Date of Graduation

7-2015

Document Type

Dissertation

Degree Name

Doctor of Philosophy in Comparative Literature and Cultural Studies (PhD)

Degree Level

Graduate

Department

Comparative Literature and Cultural Studies

Advisor/Mentor

Booker, M. Keith

Committee Member

Wade, Leslie A.

Second Committee Member

Marren, Susan M.

Keywords

Language; literature and linguistics; Communication and the arts; Colonized bodies; Performing women; Politics of the body; Power; Resistance; Women trafficking

Abstract

This dissertation analyzes Pakistani and Indian plays that illustrate the nexus of power relations that operate in Pakistan and India to disempower women and the way women resist by creating dialogic spaces or fissures in the exploitative system. I have selected plays by Ajoka Theater in Pakistan and plays dealing with the similar thematic concerns by notable Indian playwrights to explore common grounds and points of departure.

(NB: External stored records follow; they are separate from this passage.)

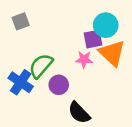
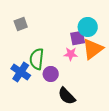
orange triangle: (112, 53) -> (93, 49), turned 40
green semicircle: (41, 66) -> (37, 59), turned -35

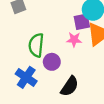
blue cross: (21, 72) -> (26, 77), moved
black semicircle: (67, 96) -> (70, 86), turned -102

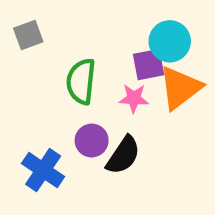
green semicircle: (36, 45) -> (81, 81), moved
black semicircle: (70, 86) -> (123, 155), moved

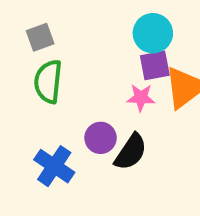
cyan circle: (170, 41) -> (153, 33), moved
green semicircle: (81, 81) -> (48, 82), moved

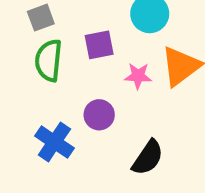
purple square: (155, 65) -> (99, 45), moved
black semicircle: (131, 152) -> (148, 158), moved

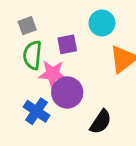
pink star: (138, 76) -> (53, 74), moved, size x1.5
purple circle: (99, 115) -> (67, 92), size x1.5

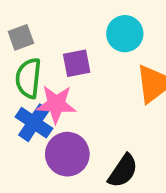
purple circle: (67, 92) -> (67, 154), moved
blue cross: (36, 111) -> (34, 123), moved

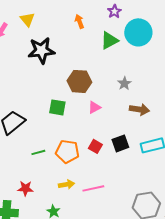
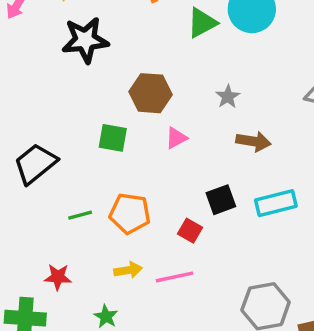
red square: (95, 146) -> (190, 231), moved

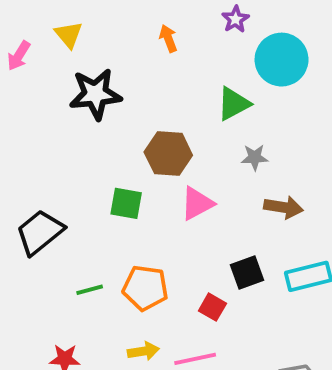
green triangle: (202, 23) -> (234, 104), moved
gray star: (228, 97) -> (255, 157), turned 30
pink triangle: (176, 138) -> (197, 203), size x1.4

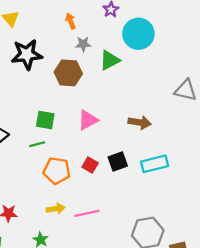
brown hexagon: (168, 154) -> (68, 73), moved
gray star: (255, 157) -> (83, 44), moved
green line: (90, 290) -> (37, 144), moved
red square: (212, 307) -> (90, 165), moved

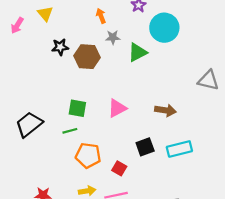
black star: (27, 54) -> (60, 47), size x0.6
brown hexagon: (68, 73) -> (87, 57), moved
red square: (90, 165) -> (119, 168), moved

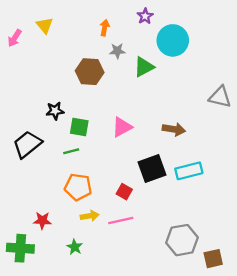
orange arrow: (101, 16) -> (105, 28), turned 32
black star: (60, 47) -> (55, 111), moved
black square: (145, 147) -> (152, 169), size x1.4
orange pentagon: (88, 155) -> (78, 187), moved

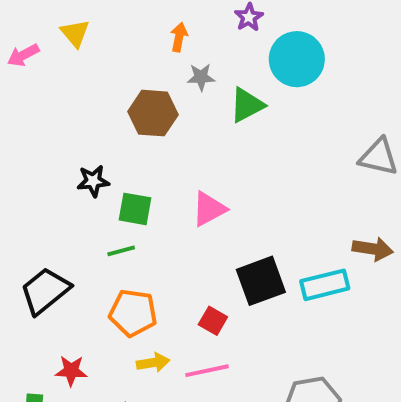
pink arrow: (15, 38) -> (23, 55), turned 30
brown arrow: (174, 129) -> (373, 249), moved
black trapezoid: (27, 144) -> (45, 291), moved

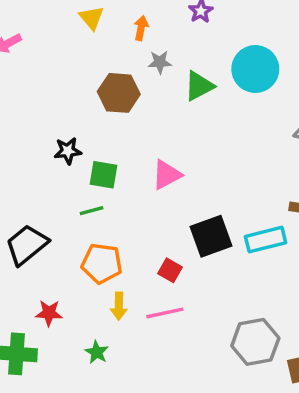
yellow triangle: (75, 33) -> (92, 18), moved
cyan circle: (297, 59) -> (255, 69), moved
yellow arrow: (153, 363) -> (119, 306), turned 100

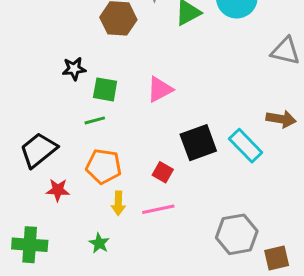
cyan rectangle: (266, 240) -> (246, 146), turned 60
red star: (49, 313) -> (58, 190), moved

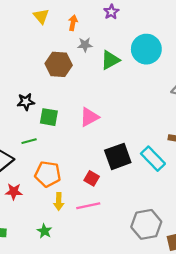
green line: (95, 120) -> (29, 141), moved

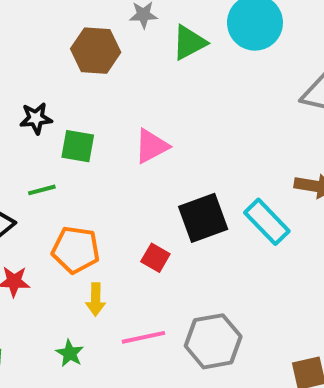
pink line: (88, 206) -> (143, 337), moved
gray hexagon: (146, 224) -> (213, 341), moved

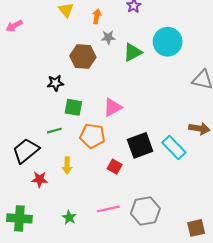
black star: (36, 118) -> (55, 83), moved
orange pentagon: (76, 250) -> (92, 136), moved
yellow arrow: (96, 299) -> (67, 166), moved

I have chosen four images of women depicting diverse modes of oppression associated with women’s bodies that are dealt with in these plays.

Chapter 1 examines Barri/The Acquittal by Ajoka theater, and Mother of 1084 by Mahaswata Devi, depicting women as victims of state violence during their incarceration. While chapter 2 underscores the issue of women trafficking and commodification of their bodies as a form of modern day slavery. I argue that women’s bodies are harnessed and controlled by patriarchal forces that coalesce with capitalist system. When their voices remain unheard, the female protagonists in the plays, Dukhini by Ajoka, Kamla by Vijay Tendulkar, and Harvest by Manjula Padmanabhan, chronicle their resistance through their bodies in distinct ways.

While chapter 3 examines that female agency in Pakistan and India is either negotiated through motherhood or through an absence of motherhood. The figure of the mother without child in these plays ranges from the harrowing circumstances of a woman who loses or relinquishes custody of a biological child (Bayen) to the traumatic state of a woman who miscarries/ undergoes an abortion (Barri/The Acquittal and Silence!) or one who never becomes pregnant (Kala Meda Bhes/ Black is my Robe).

Chapter 4 illustrates the perception of performing or dancing women as the cultural or societal Other in Pakistan and India. My major objective is to illustrate changes in ideological discourses concerning this issue as the societies along both sides of the border developed after independence. I have examined Tripurari Sharma’s Azizun Nisa and Ajoka Theater’s Aik Thee Nani/ A Granny for All Seasons to elaborate this theme.

While evaluating the dramatic techniques, themes and female protagonists of the plays, I have used feminist critical perspectives, also keeping in view, feminist theater traditions. Thus, the dramatic texts included in this study, explain the power relations and female subjectivity in Pakistani and Indian societies, and reveal the way women employ subtle and overt ways of resistance and attempt to subvert the power structure.